Input records:
# # # #
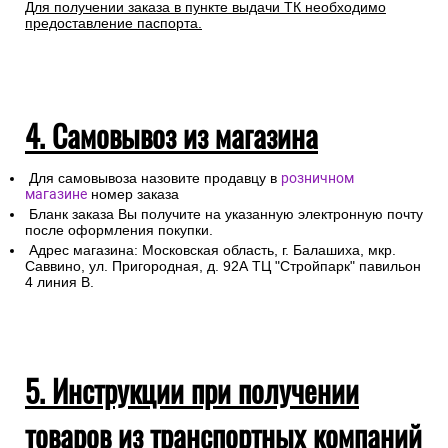
Для получении заказа в пункте выдачи ТК необходимо
предоставление паспорта.
4. Самовывоз из магазина
Для самовывоза назовите продавцу в
розничном
магазине
номер заказа
Бланк заказа Вы получите на указанную электронную почту
после оформления покупки.
Адрес магазина: Московская область, г. Балашиха, мкр.
Саввино, ул. Пригородная, д. 92А ТЦ "Стройпарк" павильон
4 линия В.
5. Инструкции при получении
товаров из транспортных компаний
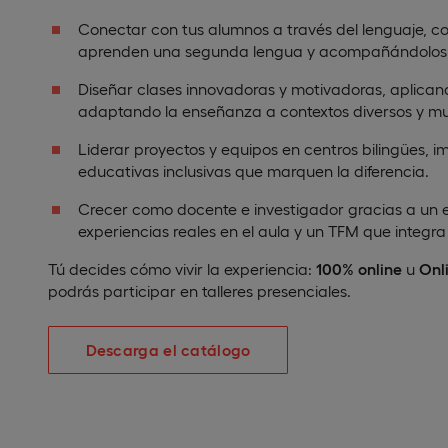
Conectar con tus alumnos a través del lenguaje,
aprenden una segunda lengua y acompañándolos c
Diseñar clases innovadoras y motivadoras, aplica
adaptando la enseñanza a contextos diversos y mul
Liderar proyectos y equipos en centros bilingües, i
educativas inclusivas que marquen la diferencia.
Crecer como docente e investigador gracias a un 
experiencias reales en el aula y un TFM que integra
Tú decides cómo vivir la experiencia:
100% online
u
Onl
podrás participar en talleres presenciales.
Descarga el catálogo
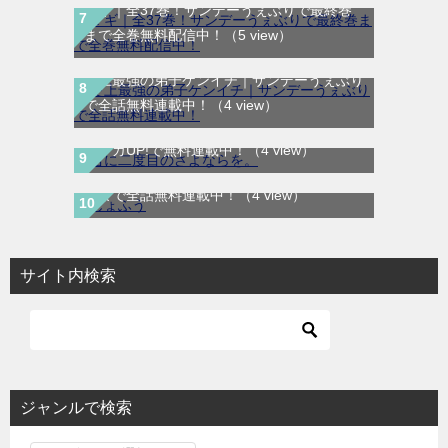
マギ｜全37巻！サンデーうぇぶりで最終巻
まで全巻無料配信中！
（5 view）
史上最強の弟子ケンイチ｜サンデーうぇぶり
で全話無料連載中！
（4 view）
君に二度目のさよならを。｜最新刊第2巻！
マンガUP!で無料連載中！
（4 view）
じょふう｜最新刊第1巻！マンガParkで最新
話まで全話無料連載中！
（4 view）
サイト内検索
ジャンルで検索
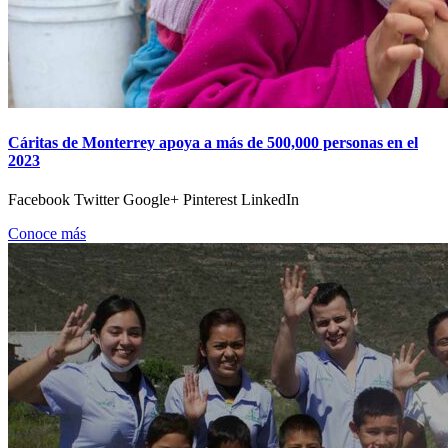
Cáritas de Monterrey apoya a más de 500,000 personas en el
2023
Facebook Twitter Google+ Pinterest LinkedIn
Conoce más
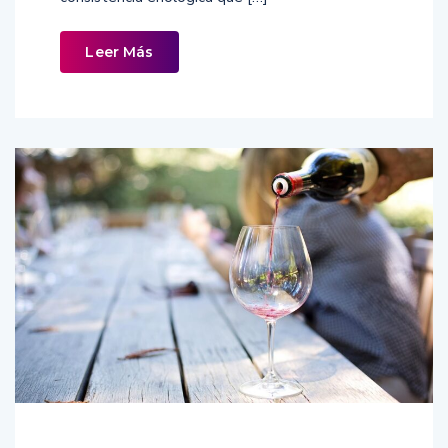
Leer Más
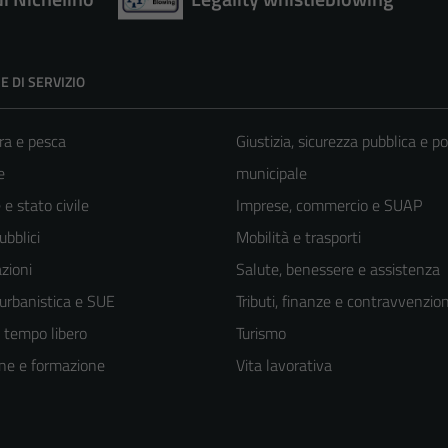
E DI SERVIZIO
ra e pesca
Giustizia, sicurezza pubblica e po
e
municipale
e stato civile
Imprese, commercio e SUAP
ubblici
Mobilità e trasporti
zioni
Salute, benessere e assistenza
 urbanistica e SUE
Tributi, finanze e contravvenzion
e tempo libero
Turismo
ne e formazione
Vita lavorativa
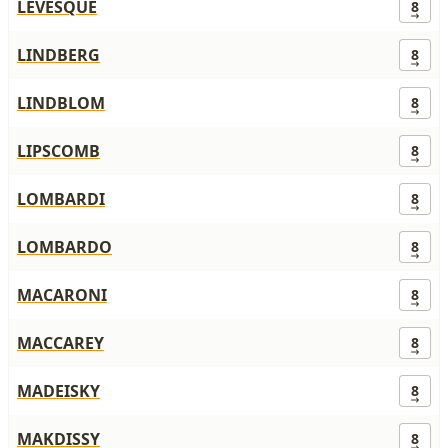
LEVESQUE
8
LINDBERG
8
LINDBLOM
8
LIPSCOMB
8
LOMBARDI
8
LOMBARDO
8
MACARONI
8
MACCAREY
8
MADEISKY
8
MAKDISSY
8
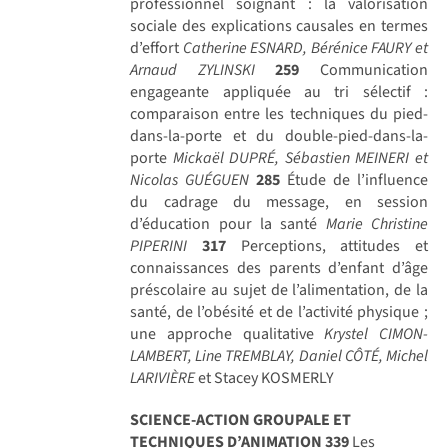
professionnel soignant : la valorisation
sociale des explications causales en termes
d’effort
Catherine ESNARD, Bérénice FAURY et
Arnaud ZYLINSKI
259
Communication
engageante appliquée au tri sélectif :
comparaison entre les techniques du pied-
dans-la-porte et du double-pied-dans-la-
porte
Mickaël DUPRÉ, Sébastien MEINERI et
Nicolas GUÉGUEN
285
Étude de l’influence
du cadrage du message, en session
d’éducation pour la santé
Marie Christine
PIPERINI
317
Perceptions, attitudes et
connaissances des parents d’enfant d’âge
préscolaire au sujet de l’alimentation, de la
santé, de l’obésité et de l’activité physique ;
une approche qualitative
Krystel CIMON-
LAMBERT, Line TREMBLAY, Daniel CÔTÉ, Michel
LARIVIÈRE
et Stacey KOSMERLY
SCIENCE-ACTION GROUPALE ET
TECHNIQUES D’ANIMATION
339
Les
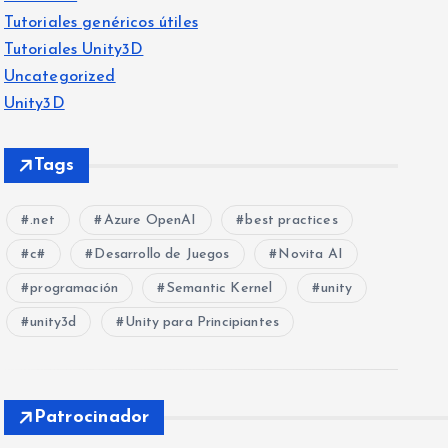
Tutoriales genéricos útiles
Tutoriales Unity3D
Uncategorized
Unity3D
Tags
.net
Azure OpenAI
best practices
c#
Desarrollo de Juegos
Novita AI
programación
Semantic Kernel
unity
unity3d
Unity para Principiantes
Patrocinador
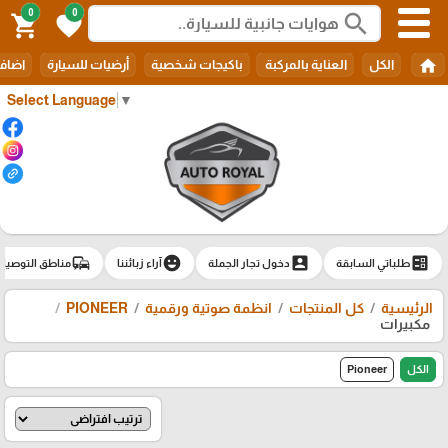
0
0
search
shopping_cart
favorite
home
الكل
العناية بالمركبة
باكيجات شخصية
أرضيات للسيارة
اضافا
Select Language
▼
commute
emoji_emotions
account_box
ballot
طلباتي السابقة
دخول تجار الجملة
آراء زبائننا
مناطق التوصيل
الرئيسية
كل المنتجات
انظمة صوتية ورقمية
PIONEER
مكبيرات
الكل
Pioneer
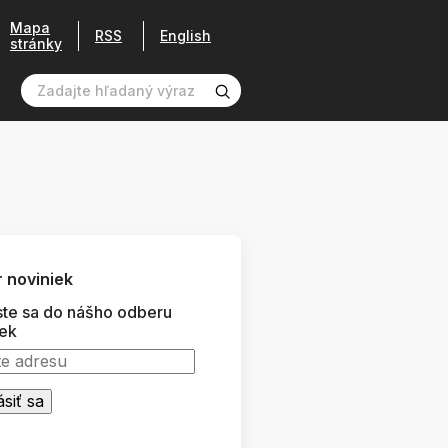
Mapa
RSS
English
stránky
 noviniek
ste sa do nášho odberu
iek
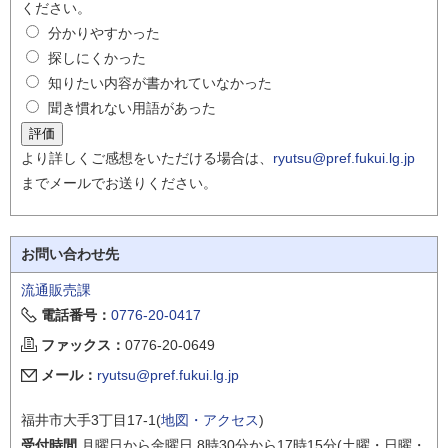
ください。
分かりやすかった
探しにくかった
知りたい内容が書かれていなかった
聞き慣れない用語があった
より詳しくご感想をいただける場合は、
ryutsu@pref.fukui.lg.jp
までメールでお送りください。
お問い合わせ先
流通販売課
電話番号：
0776-20-0417
ファックス：
0776-20-0649
メール：
ryutsu@pref.fukui.lg.jp
福井市大手3丁目17-1(
地図・アクセス
)
受付時間
月曜日から金曜日 8時30分から17時15分(土曜・日曜・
# # # #
What you are asked to do:
With the pictures left out, output the lines from the one containing "Select Language" through the last line of the records above, exactly as they are.

Your response:
Select Language
▼
commute
emoji_emotions
account_box
ballot
طلباتي السابقة
دخول تجار الجملة
آراء زبائننا
مناطق التوصيل
الرئيسية
كل المنتجات
انظمة صوتية ورقمية
PIONEER
مكبيرات
الكل
Pioneer
Mapa
RSS
English
stránky
 noviniek
ste sa do nášho odberu
iek
ください。
分かりやすかった
探しにくかった
知りたい内容が書かれていなかった
聞き慣れない用語があった
より詳しくご感想をいただける場合は、
ryutsu@pref.fukui.lg.jp
までメールでお送りください。
お問い合わせ先
流通販売課
電話番号：
0776-20-0417
ファックス：
0776-20-0649
メール：
ryutsu@pref.fukui.lg.jp
福井市大手3丁目17-1(
地図・アクセス
)
受付時間
月曜日から金曜日 8時30分から17時15分(土曜・日曜・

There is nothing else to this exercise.